Step S1032: the candidate pedestrian in the candidate pedestrian image corresponding to the minimum recognition distance matrix is determined as the target pedestrian.
The candidate pedestrian image having the smallest distance to the target pedestrian is determined as the most likely candidate pedestrian. The euclidean distance of two samples in the embedding space is typically calculated as the similarity, and is typically the simplest and most easily understood distance.
In x p And x g Representing the target pedestrian image (probe) and the candidate pedestrian images in the candidate set gamma respectively,and->Is the output characteristic that they cascade together through two branches of the TCCNet network. X is x p And x g Euclidean distance D between features of (a) pg The calculation is as follows:
thus, the target pedestrian is locked based on the Euclidean distance, and the pedestrian re-recognition result is obtained.
As shown in fig. 8, a fifth embodiment of the present invention proposes a pedestrian re-recognition method based on heterogeneous network feature interaction, where after calculating a loss value of the initial pedestrian re-recognition model based on double loss, determining that the initial pedestrian re-recognition model converges and stops training based on the loss value, and obtaining a pedestrian re-recognition model, the method further includes:
step S104, testing the pedestrian re-identification model to obtain an evaluation index;
step S105, performing a comparison experiment on the network structure parameters of the pedestrian re-recognition model based on the evaluation index, and determining target network structure parameters for optimizing the pedestrian re-recognition model based on the target network structure parameters.

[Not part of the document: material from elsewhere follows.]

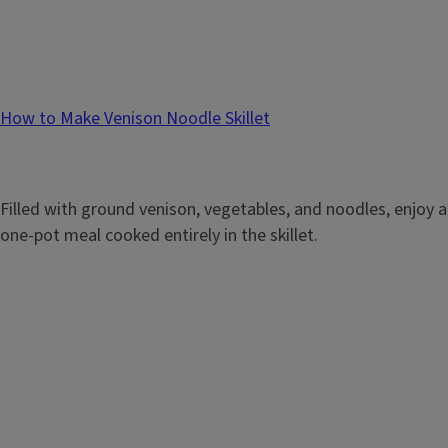
How to Make Venison Noodle Skillet
Filled with ground venison, vegetables, and noodles, enjoy a
one-pot meal cooked entirely in the skillet.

The proposed method tests on two large public data sets of MSMT 17. MSMT17 was taken by 12 outdoor cameras and 3 indoor cameras for a total of 4,101 images of 126,441 pedestrians. 23,621 images of 1041 pedestrians are used as a training set, 93,820 images of 3060 pedestrians are used as a test set, 11,659 images are randomly selected as queries, and the remaining 82,162 images are used as a candidate set of bullets. It is a large dataset that is closer to the real scene, which is a dataset that is challenging to the task of pedestrian re-recognition.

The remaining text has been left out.